INFORMATION SUPPLIED ->
═══

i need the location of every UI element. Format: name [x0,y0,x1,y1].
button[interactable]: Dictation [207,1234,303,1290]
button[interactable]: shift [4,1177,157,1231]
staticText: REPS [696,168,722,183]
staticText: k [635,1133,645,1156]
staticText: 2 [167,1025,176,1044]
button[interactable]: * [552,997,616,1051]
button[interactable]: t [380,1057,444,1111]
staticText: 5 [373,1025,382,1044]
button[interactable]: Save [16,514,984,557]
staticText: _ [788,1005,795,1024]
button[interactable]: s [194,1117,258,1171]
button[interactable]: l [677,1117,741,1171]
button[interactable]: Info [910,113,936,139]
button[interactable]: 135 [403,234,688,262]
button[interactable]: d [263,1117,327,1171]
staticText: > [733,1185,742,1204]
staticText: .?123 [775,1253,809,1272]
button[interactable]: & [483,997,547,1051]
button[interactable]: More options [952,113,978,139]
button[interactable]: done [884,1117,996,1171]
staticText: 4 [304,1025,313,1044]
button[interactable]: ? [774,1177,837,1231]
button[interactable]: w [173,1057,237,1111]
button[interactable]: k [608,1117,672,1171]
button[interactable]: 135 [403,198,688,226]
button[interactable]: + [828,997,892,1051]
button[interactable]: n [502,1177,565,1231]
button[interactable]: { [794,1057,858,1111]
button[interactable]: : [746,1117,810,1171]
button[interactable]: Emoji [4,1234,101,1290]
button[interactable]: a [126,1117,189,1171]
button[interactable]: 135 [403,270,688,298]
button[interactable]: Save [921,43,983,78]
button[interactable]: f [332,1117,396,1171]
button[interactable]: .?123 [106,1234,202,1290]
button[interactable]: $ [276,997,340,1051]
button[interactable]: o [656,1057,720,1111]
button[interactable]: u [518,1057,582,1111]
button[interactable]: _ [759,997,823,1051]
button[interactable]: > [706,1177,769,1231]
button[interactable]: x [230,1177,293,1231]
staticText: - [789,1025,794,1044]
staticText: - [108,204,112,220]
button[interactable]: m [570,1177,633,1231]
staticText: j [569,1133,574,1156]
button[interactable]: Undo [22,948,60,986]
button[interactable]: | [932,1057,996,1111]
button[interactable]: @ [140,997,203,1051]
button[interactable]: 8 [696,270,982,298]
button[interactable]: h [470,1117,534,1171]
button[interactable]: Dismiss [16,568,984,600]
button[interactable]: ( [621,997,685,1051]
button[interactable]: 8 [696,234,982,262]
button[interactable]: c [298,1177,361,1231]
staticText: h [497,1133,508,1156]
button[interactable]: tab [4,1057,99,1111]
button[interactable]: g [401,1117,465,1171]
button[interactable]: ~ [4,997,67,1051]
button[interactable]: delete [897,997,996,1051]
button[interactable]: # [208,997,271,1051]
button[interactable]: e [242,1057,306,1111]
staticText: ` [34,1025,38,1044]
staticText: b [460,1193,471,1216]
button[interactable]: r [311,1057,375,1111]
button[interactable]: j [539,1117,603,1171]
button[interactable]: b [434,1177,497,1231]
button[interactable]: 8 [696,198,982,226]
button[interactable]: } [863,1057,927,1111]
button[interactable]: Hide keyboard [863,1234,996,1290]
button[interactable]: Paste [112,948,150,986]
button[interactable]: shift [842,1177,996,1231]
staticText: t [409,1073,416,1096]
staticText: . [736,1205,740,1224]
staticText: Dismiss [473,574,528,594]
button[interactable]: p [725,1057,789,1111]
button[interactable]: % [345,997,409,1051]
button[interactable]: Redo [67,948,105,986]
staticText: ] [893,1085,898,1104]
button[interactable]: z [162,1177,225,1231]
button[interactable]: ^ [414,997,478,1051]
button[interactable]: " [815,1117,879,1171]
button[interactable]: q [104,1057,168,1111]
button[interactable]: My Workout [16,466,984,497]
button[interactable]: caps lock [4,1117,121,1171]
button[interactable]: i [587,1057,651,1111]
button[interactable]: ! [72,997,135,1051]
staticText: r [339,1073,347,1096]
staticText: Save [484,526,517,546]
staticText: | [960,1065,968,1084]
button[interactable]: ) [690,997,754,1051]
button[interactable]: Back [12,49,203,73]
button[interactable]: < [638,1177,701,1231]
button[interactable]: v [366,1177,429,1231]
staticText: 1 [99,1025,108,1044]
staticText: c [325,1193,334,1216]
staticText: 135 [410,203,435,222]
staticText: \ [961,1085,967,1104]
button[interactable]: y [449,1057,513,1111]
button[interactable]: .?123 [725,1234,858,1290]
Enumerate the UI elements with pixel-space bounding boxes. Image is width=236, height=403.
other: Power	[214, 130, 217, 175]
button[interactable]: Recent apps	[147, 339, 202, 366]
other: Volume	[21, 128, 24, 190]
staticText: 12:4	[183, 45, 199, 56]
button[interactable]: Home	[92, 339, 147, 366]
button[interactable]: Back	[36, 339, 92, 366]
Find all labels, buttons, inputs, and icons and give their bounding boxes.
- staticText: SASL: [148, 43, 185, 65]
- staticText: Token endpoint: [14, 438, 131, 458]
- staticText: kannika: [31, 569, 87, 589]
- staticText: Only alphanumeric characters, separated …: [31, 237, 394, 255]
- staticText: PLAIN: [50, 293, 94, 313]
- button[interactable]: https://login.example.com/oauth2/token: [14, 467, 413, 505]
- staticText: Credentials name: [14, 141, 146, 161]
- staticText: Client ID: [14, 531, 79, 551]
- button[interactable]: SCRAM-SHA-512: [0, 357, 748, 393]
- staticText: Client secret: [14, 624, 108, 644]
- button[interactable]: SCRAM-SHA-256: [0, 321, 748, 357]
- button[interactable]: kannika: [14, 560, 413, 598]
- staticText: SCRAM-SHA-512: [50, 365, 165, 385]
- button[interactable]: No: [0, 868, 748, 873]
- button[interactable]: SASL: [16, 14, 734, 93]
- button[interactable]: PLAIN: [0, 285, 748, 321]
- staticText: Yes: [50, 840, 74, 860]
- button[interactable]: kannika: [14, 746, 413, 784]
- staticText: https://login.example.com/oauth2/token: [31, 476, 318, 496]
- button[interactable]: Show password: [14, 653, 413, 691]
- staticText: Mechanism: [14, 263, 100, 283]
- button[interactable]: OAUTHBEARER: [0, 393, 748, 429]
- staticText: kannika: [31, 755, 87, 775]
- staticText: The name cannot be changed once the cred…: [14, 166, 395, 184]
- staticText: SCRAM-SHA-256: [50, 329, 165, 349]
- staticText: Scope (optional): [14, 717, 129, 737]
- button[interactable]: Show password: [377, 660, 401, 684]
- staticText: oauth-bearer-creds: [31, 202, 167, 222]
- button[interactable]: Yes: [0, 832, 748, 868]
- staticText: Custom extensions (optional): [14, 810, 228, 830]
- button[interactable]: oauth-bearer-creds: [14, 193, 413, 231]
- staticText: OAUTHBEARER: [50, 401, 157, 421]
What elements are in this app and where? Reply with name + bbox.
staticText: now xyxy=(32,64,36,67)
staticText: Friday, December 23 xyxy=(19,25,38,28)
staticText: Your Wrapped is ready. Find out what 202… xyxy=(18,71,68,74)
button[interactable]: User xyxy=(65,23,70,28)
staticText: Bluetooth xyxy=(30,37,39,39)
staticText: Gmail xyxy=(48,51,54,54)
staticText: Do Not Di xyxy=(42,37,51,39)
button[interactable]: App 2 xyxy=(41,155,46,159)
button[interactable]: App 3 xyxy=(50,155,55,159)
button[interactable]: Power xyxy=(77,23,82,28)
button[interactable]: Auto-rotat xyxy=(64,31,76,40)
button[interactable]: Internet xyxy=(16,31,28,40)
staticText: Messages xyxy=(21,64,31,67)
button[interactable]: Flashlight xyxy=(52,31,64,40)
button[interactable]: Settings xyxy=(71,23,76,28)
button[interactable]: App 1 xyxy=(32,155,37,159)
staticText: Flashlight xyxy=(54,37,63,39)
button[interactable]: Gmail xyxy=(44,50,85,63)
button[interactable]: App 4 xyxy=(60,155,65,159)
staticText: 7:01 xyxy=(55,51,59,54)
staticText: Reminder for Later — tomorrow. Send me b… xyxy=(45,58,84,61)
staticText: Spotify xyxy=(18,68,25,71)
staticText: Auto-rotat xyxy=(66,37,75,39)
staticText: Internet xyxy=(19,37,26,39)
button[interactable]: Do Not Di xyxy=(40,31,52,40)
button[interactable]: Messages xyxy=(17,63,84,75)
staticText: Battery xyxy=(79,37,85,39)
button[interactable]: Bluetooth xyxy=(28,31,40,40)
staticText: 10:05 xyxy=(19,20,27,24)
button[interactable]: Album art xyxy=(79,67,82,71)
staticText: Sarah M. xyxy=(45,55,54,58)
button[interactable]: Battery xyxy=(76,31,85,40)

═══

TASK PROMPT ->
Copy every line where the word "Auto" is present in the entries above.

SOLUTION BELOW ->
button[interactable]: Auto-rotat xyxy=(64,31,76,40)
staticText: Auto-rotat xyxy=(66,37,75,39)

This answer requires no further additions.